(WORK ITEM): Give back, exactly and with nothing added, the lines that run from the one containing "Given the image: Segment" to the final line below.

________________________

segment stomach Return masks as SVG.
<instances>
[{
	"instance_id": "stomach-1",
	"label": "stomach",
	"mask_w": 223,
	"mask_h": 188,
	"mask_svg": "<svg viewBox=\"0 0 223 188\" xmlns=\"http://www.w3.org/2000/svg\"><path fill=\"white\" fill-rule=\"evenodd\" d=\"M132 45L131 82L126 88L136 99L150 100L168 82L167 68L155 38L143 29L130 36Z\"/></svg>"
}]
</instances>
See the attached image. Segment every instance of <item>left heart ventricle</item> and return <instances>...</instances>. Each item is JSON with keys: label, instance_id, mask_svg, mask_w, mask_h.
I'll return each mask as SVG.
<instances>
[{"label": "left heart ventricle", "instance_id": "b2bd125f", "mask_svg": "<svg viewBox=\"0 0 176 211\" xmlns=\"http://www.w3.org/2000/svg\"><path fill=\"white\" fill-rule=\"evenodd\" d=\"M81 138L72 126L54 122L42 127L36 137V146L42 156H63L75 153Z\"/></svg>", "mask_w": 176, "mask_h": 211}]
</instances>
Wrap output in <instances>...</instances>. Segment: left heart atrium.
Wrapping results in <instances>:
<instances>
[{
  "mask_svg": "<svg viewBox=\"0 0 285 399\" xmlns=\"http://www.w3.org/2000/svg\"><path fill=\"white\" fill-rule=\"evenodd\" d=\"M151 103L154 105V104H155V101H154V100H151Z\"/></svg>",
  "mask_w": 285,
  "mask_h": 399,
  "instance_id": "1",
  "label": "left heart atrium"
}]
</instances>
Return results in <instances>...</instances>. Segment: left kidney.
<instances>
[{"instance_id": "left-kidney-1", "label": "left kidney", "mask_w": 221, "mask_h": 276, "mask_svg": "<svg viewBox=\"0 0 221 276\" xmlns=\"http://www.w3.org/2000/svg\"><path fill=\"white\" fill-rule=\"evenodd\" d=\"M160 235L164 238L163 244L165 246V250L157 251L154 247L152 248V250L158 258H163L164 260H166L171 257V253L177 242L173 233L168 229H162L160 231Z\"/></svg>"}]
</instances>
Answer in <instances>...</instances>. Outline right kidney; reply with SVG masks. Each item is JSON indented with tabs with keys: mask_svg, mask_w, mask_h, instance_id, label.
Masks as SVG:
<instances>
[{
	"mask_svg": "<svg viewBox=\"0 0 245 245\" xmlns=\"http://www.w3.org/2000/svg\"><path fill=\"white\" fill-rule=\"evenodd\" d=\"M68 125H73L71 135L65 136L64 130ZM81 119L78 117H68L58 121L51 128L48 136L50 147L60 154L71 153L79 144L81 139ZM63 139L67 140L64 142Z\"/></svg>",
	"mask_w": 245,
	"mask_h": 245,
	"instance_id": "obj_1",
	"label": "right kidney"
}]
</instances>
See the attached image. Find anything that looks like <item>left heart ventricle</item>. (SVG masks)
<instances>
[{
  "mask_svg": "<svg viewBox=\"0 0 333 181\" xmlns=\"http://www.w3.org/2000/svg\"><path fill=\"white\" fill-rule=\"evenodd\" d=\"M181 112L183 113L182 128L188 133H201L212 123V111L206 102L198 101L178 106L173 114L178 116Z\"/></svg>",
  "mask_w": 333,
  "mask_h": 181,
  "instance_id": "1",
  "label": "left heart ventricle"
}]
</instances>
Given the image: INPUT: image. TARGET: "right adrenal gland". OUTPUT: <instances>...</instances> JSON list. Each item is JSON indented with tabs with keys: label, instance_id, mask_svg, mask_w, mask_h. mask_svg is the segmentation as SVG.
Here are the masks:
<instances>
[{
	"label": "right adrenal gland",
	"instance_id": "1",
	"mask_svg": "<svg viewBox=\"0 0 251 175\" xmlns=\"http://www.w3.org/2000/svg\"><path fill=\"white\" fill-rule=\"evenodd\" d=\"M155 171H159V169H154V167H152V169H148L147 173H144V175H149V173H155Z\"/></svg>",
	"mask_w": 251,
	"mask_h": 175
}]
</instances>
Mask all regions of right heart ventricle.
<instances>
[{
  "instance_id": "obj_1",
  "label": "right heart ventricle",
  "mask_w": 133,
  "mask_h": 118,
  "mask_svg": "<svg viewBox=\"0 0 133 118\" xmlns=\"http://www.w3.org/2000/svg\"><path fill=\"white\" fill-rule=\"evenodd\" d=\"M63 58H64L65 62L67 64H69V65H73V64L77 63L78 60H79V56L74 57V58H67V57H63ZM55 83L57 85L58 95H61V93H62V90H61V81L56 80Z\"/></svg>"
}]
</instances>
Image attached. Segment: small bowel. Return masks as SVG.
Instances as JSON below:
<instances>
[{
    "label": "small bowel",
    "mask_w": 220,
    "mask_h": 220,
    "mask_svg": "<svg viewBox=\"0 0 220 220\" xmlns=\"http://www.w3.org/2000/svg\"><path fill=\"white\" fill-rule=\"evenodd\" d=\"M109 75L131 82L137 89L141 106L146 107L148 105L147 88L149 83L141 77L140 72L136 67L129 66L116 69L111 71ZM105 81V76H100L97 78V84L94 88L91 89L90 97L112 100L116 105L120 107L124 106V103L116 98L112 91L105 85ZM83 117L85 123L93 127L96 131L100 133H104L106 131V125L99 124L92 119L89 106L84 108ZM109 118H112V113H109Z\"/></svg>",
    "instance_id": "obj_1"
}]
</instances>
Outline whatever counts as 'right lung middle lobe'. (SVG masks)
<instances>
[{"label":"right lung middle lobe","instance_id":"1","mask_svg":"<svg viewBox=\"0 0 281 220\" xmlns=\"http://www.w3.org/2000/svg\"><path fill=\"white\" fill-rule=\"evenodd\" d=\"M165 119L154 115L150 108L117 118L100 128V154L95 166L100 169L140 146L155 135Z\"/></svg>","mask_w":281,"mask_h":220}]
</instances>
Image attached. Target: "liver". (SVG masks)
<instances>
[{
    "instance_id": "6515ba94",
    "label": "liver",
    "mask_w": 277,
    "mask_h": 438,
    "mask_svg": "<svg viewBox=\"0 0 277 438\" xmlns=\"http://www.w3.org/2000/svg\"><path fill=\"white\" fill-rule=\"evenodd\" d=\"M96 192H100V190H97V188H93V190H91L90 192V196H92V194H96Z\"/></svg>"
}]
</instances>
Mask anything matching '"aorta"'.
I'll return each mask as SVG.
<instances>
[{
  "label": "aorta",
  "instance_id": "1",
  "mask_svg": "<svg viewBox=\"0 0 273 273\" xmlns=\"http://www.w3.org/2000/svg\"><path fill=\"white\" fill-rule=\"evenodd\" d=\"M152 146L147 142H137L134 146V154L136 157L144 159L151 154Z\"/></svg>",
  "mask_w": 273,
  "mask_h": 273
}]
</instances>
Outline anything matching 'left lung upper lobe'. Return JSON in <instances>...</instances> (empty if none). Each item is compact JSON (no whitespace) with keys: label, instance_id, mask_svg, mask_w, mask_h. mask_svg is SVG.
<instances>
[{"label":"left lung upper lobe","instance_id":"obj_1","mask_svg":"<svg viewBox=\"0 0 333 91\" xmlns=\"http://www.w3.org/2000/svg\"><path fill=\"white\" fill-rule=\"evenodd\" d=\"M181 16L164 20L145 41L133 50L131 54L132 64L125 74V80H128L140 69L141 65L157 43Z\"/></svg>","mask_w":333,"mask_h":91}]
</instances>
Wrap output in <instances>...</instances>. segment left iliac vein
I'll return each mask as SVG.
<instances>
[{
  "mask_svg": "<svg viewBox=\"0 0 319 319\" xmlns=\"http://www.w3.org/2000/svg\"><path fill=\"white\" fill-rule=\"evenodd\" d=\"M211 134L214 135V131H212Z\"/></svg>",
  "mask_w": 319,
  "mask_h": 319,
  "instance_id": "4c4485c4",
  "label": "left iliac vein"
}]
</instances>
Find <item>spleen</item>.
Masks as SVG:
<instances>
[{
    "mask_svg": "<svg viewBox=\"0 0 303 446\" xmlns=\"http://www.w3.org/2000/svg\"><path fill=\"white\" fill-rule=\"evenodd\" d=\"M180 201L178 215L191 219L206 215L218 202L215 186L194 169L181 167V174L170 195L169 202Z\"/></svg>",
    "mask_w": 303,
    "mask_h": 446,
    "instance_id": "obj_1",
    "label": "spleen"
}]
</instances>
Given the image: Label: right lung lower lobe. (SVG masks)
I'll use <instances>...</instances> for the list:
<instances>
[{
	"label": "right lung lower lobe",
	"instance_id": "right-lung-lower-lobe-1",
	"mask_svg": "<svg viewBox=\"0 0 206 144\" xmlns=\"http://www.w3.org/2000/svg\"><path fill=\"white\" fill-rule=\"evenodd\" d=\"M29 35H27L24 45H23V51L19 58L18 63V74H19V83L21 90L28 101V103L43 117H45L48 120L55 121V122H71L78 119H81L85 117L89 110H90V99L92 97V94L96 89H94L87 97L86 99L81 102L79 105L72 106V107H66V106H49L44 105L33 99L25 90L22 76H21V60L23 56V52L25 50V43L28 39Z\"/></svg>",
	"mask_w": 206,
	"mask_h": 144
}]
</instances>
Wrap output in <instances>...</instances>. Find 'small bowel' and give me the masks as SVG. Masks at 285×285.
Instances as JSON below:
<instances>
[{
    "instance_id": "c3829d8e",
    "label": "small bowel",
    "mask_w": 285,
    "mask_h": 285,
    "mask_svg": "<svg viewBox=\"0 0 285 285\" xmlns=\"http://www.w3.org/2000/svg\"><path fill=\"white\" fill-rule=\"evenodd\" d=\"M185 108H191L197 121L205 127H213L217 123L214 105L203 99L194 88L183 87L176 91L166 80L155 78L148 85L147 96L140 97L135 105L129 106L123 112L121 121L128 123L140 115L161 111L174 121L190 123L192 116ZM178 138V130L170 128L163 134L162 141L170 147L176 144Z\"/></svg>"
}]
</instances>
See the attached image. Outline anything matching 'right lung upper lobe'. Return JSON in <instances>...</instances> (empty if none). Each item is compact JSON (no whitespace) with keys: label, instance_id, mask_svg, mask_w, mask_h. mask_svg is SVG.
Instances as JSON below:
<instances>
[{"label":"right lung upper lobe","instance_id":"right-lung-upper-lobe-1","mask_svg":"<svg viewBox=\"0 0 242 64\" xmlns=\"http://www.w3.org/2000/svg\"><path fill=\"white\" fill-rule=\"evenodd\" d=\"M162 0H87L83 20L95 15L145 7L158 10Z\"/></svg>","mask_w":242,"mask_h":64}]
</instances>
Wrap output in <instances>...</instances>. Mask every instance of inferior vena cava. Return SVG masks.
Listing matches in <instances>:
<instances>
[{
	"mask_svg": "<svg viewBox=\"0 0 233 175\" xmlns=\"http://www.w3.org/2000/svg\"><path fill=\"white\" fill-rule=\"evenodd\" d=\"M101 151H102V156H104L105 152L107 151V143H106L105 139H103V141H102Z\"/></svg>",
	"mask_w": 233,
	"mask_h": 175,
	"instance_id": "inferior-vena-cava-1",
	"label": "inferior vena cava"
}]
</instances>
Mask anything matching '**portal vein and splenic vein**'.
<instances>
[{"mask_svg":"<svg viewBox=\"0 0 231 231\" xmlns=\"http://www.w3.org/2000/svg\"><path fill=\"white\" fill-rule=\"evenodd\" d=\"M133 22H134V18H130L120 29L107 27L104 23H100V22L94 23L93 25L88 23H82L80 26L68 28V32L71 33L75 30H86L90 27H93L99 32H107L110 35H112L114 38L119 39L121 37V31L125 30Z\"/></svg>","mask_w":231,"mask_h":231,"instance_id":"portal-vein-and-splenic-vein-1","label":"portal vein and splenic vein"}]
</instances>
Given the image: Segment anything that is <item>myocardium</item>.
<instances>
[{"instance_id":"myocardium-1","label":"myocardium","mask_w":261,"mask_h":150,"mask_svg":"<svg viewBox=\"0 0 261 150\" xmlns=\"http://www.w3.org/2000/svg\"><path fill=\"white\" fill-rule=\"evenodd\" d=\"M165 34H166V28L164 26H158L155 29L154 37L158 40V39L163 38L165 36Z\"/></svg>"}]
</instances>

________________________

(WRITTEN RESPONSE):
Given the image: Segment anything that is <item>myocardium</item>.
<instances>
[{"instance_id":"myocardium-1","label":"myocardium","mask_w":261,"mask_h":150,"mask_svg":"<svg viewBox=\"0 0 261 150\" xmlns=\"http://www.w3.org/2000/svg\"><path fill=\"white\" fill-rule=\"evenodd\" d=\"M165 34H166V28L164 26H158L155 29L154 37L158 40V39L163 38L165 36Z\"/></svg>"}]
</instances>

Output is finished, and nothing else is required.